We implement three regression models:
-
Global LLS Regression:
Computes the closed-form solution of the least squares problem. -
Global Steepest Descent Regression:
Uses iterative gradient descent with a stopping condition based on the gradient norm. -
Local Linear Regression:
For each test point, the N (default N=10) nearest neighbors from the training set are selected. A local regression model is trained using steepest descent on these N points, and the prediction is made with the resulting local weights.
-
De-normalization:
Since the models are trained on normalized data, we de-normalize predictions and true values for interpretation. -
Performance Metrics:
We evaluate using Mean Squared Error (MSE), R², and the correlation coefficient. -
Plots:
We generate:- Scatter plots comparing de-normalized predicted vs. true UPDRS scores.

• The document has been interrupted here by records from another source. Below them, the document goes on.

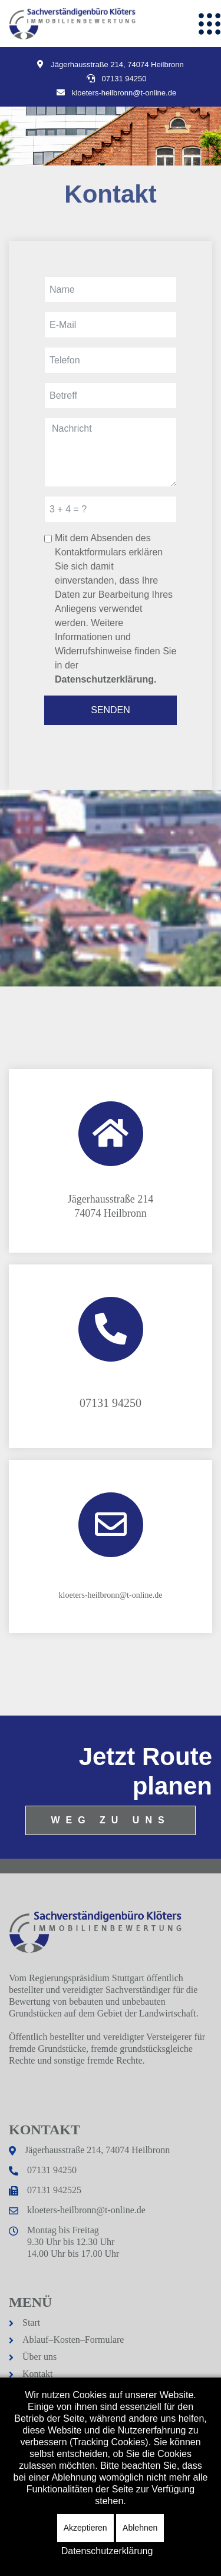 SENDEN (110, 710)
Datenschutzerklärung (107, 2551)
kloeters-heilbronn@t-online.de (86, 2210)
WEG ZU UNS (110, 1820)
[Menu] (209, 23)
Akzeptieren (85, 2527)
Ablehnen (140, 2527) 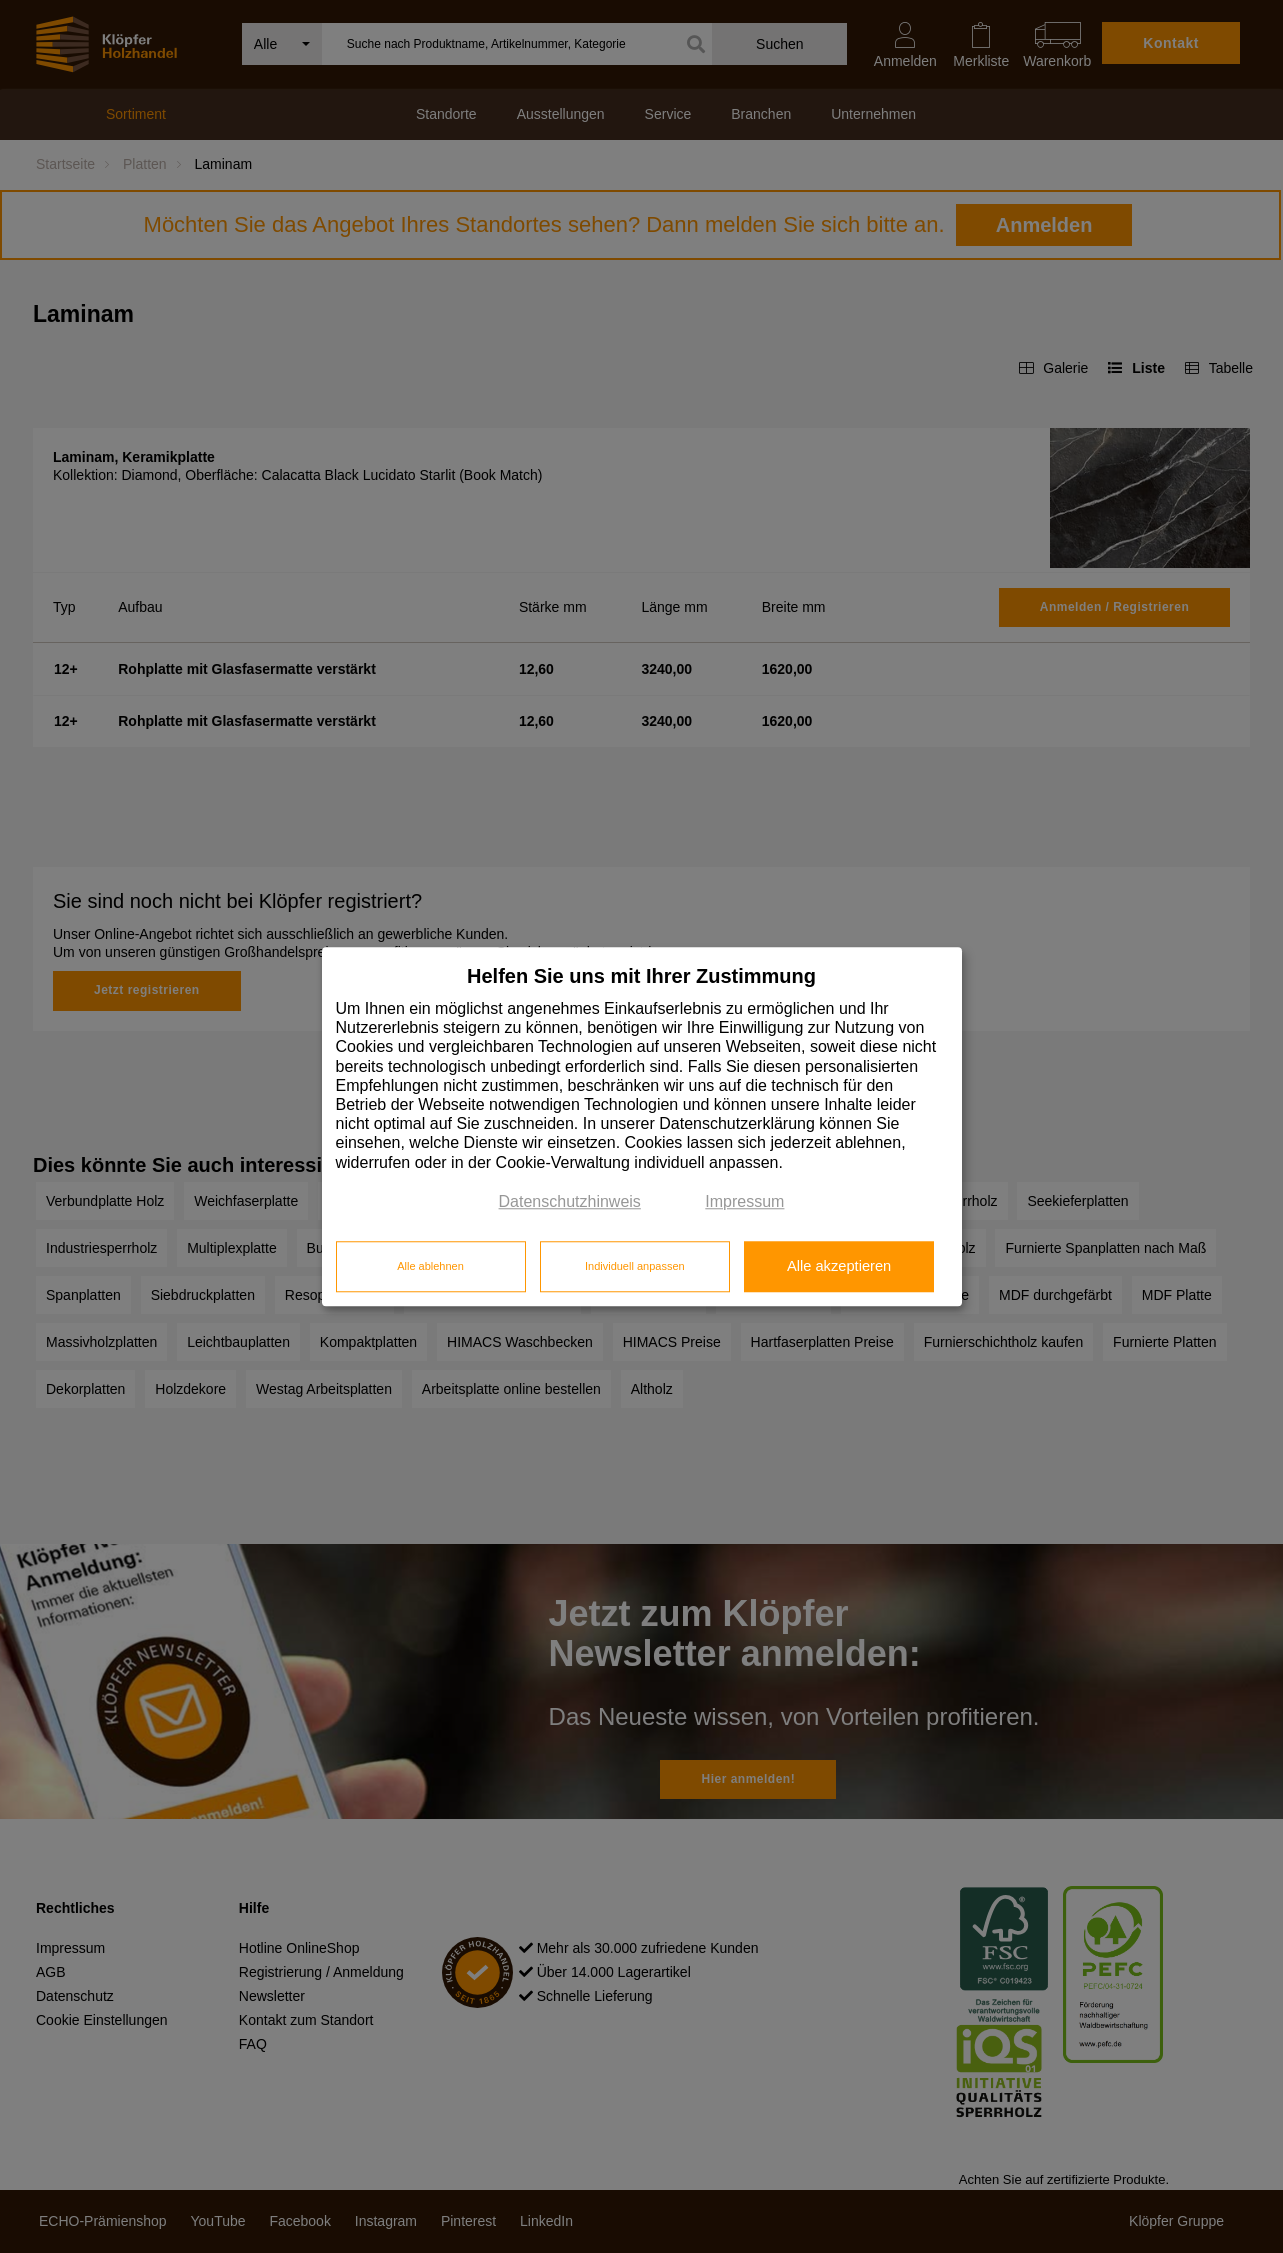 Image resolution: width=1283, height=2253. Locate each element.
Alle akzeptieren (839, 1267)
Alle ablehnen (430, 1267)
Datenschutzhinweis (570, 1201)
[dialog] (642, 1126)
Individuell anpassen (635, 1267)
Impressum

- Histograms of the de-normalized prediction error for training, test, and local models.
-
Results Table:
A table is constructed summarizing the error statistics (min, max, mean, standard deviation, MSE), R², and correlation for both global LLS and local regression methods.
Our experiments with global LLS and steepest descent regression yield similar performance metrics. For example, with our dataset:
-
Global LLS:
MSE ≈ 0.093, R² ≈ 0.907, Correlation ≈ 0.952 -
Global Steepest Descent:
MSE ≈ 0.116, R² ≈ 0.884, Correlation ≈ 0.947
These results indicate robust model performance and little overfitting, as the training and test errors are similar.
Using a local regression model with N=10 nearest neighbors:
- Local Regression (N=10):
Test performance (de-normalized) shows error statistics comparable to the global models. Detailed error metrics are summarized in the performance table below.
Below is an example of the table generated (de-normalized on the test set):
| Global LLS | Local Regression (N=10) | |
|---|---|---|
| min | -7.54 | -8.12 |
| max | 40.81 | 38.25 |
| mean | 3.78 | 4.01 |
| std | 0.61 | 0.68 |
| MSE | 15.39 | 16.02 |
| R² | 0.9351 | 0.9284 |
| Corr | 0.9520 | 0.9490 |
Note: The above values are illustrative. For rigorous evaluation, the experiment should be repeated 20 times using different seeds, and the results averaged.
In our study, the difference in performance metrics (e.g., R² differences on the third decimal place) between the global and local regression models is negligible. This confirms that both methods provide similarly reliable predictions of UPDRS scores. Given that execution speed and algorithmic complexity are not issues in this context, the emphasis is placed on reliability and reproducibility.
The experiments demonstrate that our regression models can provide objective UPDRS predictions using voice parameters, thereby offering a potentially valuable tool for monitoring Parkinson’s disease progression. The detailed code and reproducible methodology ensure that future researchers can replicate our study exactly.